If I were trying to take advantage of you I would have maxed out all your credit cards by now.
And for your info. Don't pee outside with glow sticks. People will still see you.
Just found a 7-11 receipt for new years eve at 1:30 am apparently we felt the need to buy three jars of pickles and a gallon of milk does this ring any bells?
I'm at Home Depot to get supplies to fix the wall we cracked by fucking too hard against the bookshelf.
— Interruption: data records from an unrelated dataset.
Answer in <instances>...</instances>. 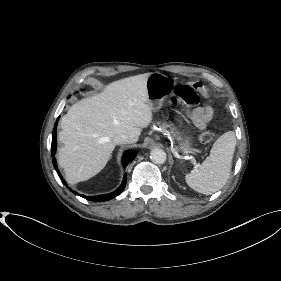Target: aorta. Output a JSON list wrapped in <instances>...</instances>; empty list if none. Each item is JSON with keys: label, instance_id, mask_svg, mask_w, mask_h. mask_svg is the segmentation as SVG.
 Wrapping results in <instances>:
<instances>
[{"label": "aorta", "instance_id": "1", "mask_svg": "<svg viewBox=\"0 0 281 281\" xmlns=\"http://www.w3.org/2000/svg\"><path fill=\"white\" fill-rule=\"evenodd\" d=\"M150 158L156 164H163L166 162L167 155L164 150L156 148L150 152Z\"/></svg>", "mask_w": 281, "mask_h": 281}]
</instances>
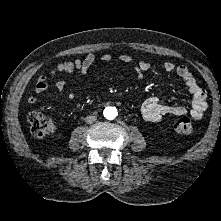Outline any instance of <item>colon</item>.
Listing matches in <instances>:
<instances>
[{"label": "colon", "instance_id": "5ec220e1", "mask_svg": "<svg viewBox=\"0 0 221 221\" xmlns=\"http://www.w3.org/2000/svg\"><path fill=\"white\" fill-rule=\"evenodd\" d=\"M31 132L35 137H45L55 132L56 124L49 116L41 112H31L28 115ZM175 131L180 134L192 132L193 125L189 118H181L174 124Z\"/></svg>", "mask_w": 221, "mask_h": 221}]
</instances>
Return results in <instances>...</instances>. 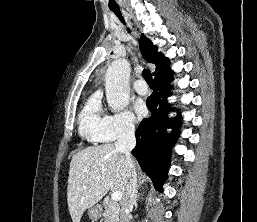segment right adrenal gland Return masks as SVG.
Instances as JSON below:
<instances>
[{
  "label": "right adrenal gland",
  "instance_id": "2a0ac1e0",
  "mask_svg": "<svg viewBox=\"0 0 257 222\" xmlns=\"http://www.w3.org/2000/svg\"><path fill=\"white\" fill-rule=\"evenodd\" d=\"M138 198H139V194L136 196V198H135V206L137 207V200H138Z\"/></svg>",
  "mask_w": 257,
  "mask_h": 222
}]
</instances>
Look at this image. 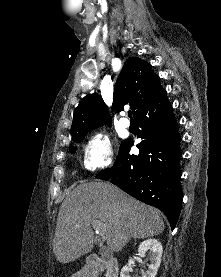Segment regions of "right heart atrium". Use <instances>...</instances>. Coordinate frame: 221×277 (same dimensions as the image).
Masks as SVG:
<instances>
[{
  "instance_id": "d8ad5b80",
  "label": "right heart atrium",
  "mask_w": 221,
  "mask_h": 277,
  "mask_svg": "<svg viewBox=\"0 0 221 277\" xmlns=\"http://www.w3.org/2000/svg\"><path fill=\"white\" fill-rule=\"evenodd\" d=\"M113 158L112 143L109 136L96 132L89 139L84 150L83 165L88 171H94L111 164Z\"/></svg>"
}]
</instances>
He leaned in to kiss me and I dodged him but i fell on the floor. I guess I never got up cuz I woke up on the floor and he was in his bed
I gave you a lap dance in a bowling alley... And I was Fine?
damn. i can't believe how fast that went from 0 to lesbian
He returned my car yesterday. Found a duffel bag with beef jerky, condoms, and a handgun this morning. Slightly concerned
Nah I've been there. The worst you'll see is some hobo peeing in a sewer at 3 am on a Saturday
I don't go out. I live in my room watching Bridget Jones and thanking my vibrator for existing.
You don't understand. On her lunch break she sits on the roof, stares into the sky, and chain smokes. I can't get on her level. She is made up of java monsters with whiskey and a voice that sounds like sex.
You need to stop crushing on your boss or fuck her.
I'm eating a bagel on the toilet and watching porn. Trust me, I've got my priorities straight.
His mom came while we were asleep naked and started asking me about my plans after high school... Is that even a thing.
He just kept repeating "It was like meep meep meep on my balls."
Who the fuck puts glitter on their vagina? It’s all over my face and crotch.